═════ RECORDS FOR THIS EXERCISE ═════
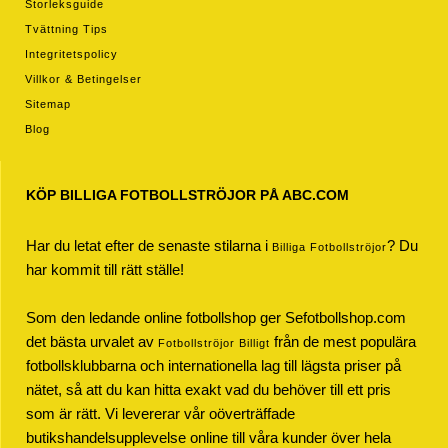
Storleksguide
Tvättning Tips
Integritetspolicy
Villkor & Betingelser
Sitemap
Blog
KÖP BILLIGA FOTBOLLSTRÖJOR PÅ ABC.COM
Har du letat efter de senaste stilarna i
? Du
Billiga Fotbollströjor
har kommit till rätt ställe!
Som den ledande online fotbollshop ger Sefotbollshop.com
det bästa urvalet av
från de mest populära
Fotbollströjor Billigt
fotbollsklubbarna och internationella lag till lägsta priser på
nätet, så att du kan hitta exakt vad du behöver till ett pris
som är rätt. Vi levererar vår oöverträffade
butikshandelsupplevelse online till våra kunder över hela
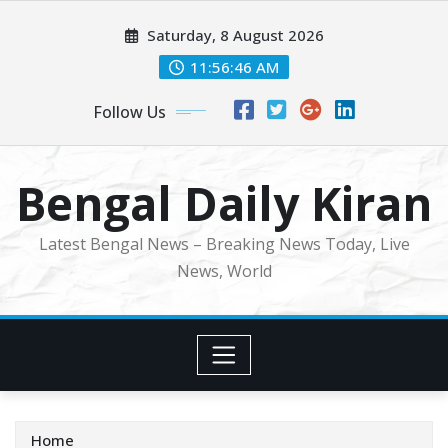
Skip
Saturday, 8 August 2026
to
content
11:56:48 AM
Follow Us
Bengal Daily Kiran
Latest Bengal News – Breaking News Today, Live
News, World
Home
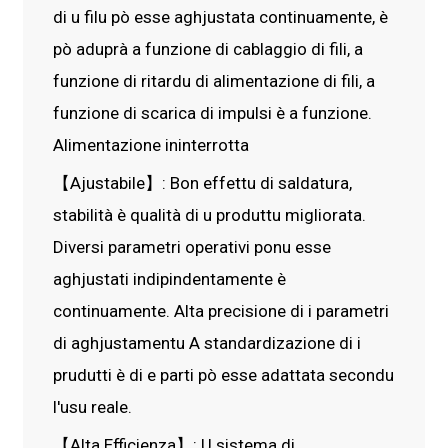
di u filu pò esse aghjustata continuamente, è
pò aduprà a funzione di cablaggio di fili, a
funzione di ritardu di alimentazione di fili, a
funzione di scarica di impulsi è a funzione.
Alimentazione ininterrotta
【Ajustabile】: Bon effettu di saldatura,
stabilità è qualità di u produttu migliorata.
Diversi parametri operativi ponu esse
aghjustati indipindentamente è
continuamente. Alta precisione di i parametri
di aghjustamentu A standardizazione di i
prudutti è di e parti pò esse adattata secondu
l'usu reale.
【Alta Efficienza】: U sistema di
═════
═════ RECORDS FOR THIS EXERCISE ═════
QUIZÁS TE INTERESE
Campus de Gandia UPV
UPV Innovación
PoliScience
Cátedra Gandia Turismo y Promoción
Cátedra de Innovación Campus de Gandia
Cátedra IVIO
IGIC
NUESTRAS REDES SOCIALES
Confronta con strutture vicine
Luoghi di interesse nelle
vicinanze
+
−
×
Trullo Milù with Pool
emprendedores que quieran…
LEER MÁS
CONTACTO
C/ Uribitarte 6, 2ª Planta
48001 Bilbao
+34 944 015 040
═════
▶ _PROBLEM STATEMENT_:
Once every line above has been checked for the string "Gandia", give the number of matching lines and nothing more.

▶ _THE ANSWER_:
3